**TASK ITEM**
Please print each entry below exactly as it stands, but without any pictures.

**INPUT DATA**
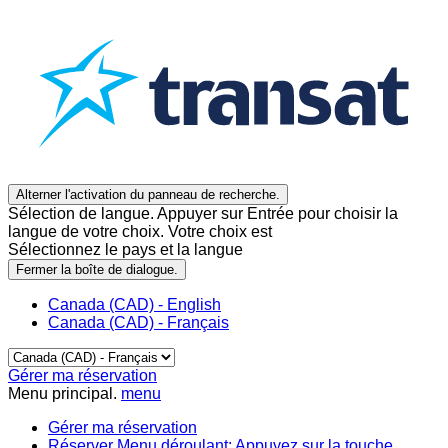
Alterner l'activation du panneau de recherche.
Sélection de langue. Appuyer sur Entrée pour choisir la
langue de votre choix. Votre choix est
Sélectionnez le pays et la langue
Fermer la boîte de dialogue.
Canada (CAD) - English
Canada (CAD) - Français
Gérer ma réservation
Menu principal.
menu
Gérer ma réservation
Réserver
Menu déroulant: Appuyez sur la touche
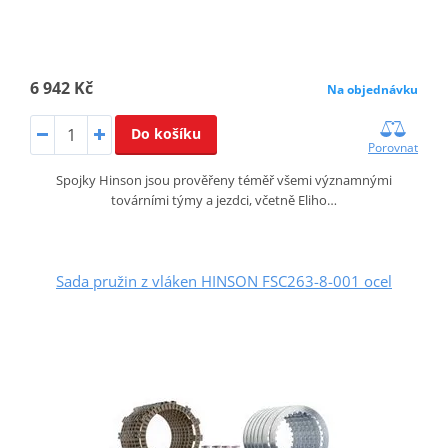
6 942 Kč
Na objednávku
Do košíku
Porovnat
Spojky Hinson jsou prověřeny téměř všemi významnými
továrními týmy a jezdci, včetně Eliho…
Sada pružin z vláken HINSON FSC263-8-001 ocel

**WRITTEN REPLY**
Alterner l'activation du panneau de recherche.
Sélection de langue. Appuyer sur Entrée pour choisir la
langue de votre choix. Votre choix est
Sélectionnez le pays et la langue
Fermer la boîte de dialogue.
Canada (CAD) - English
Canada (CAD) - Français
Gérer ma réservation
Menu principal.
menu
Gérer ma réservation
Réserver
Menu déroulant: Appuyez sur la touche
6 942 Kč
Na objednávku
Do košíku
Porovnat
Spojky Hinson jsou prověřeny téměř všemi významnými
továrními týmy a jezdci, včetně Eliho…
Sada pružin z vláken HINSON FSC263-8-001 ocel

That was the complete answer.